Shaka Ponk, on aime ou on n'aime pas. Groupe à la croisée des chemins, entre Electro et Metal, entre Rock et Punk, entre tout, mais surtout un groupe de scène, une bande de geeks qui défoncent les genres, et qui impose des visuels de ouf, délirants, exhubérants.
Encore ce soir, avec un écran géant qui diffuse des animations dignes des plus grands jeux vidéo. "I'm Picky", le genre de mroceau qui met le feu, réussit bien son ouvrage de destruction massive. Un gros "Fuck" écrit en lettres ultra-capitales sur l'écran géant, puis la voix de Bertrand Cantat s'élève, une bande-son pour démarrer "Palabra Mi amor", un des morceaux les plus énervés du combo.
Frah, en grande forme, profite du morceau pour aller se planter dans la foule, entre la scène et la régie. Et pendant que la machine continue sur sa lancée, il organise le plus grand circle-pit du festival, la moitié du public tourne autour de lui. Ce n'est pas un concert de Metal ni de Punk, et pourtant, ça marche!

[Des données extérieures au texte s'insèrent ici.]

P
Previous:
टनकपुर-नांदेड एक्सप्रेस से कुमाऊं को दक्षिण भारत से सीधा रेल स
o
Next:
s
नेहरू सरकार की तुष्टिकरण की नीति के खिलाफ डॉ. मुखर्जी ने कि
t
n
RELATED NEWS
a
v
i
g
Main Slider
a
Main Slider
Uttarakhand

Plus calme (au début du moins), Samaha démarre "Smell like Teen Spirit", accompagnée simplement au piano, avant que le morceau ne dégénère sur des horizons plus Indus. L'occasion de noter que le son est très correct, et que même la voix de Frah, pourtant pas la plus claquante du monde, s'en sort plutôt pas mal.
La suite du concert, et la fin du festival par la même occasion, verront les Shaka Ponk se lancer chacun leur tour dans des battles de dextérité et d'hommages aux grands noms du Rock. On verra ainsi Kurt Cobain, Bowie, Prince, avant de finir avec Lemmy... Les animations sont à couper le souffle, les battles envoient du petit bois, ça joue sévère, aussi bien sur l'écran géant que sur la scène... Un vrai final en feu d'artifice.
Les Shaka Ponk auront mis le feu aux Eurocks jusqu'au bout. L'édition 2018 vient de s'achever, il est enfin temps d'aller se reposer.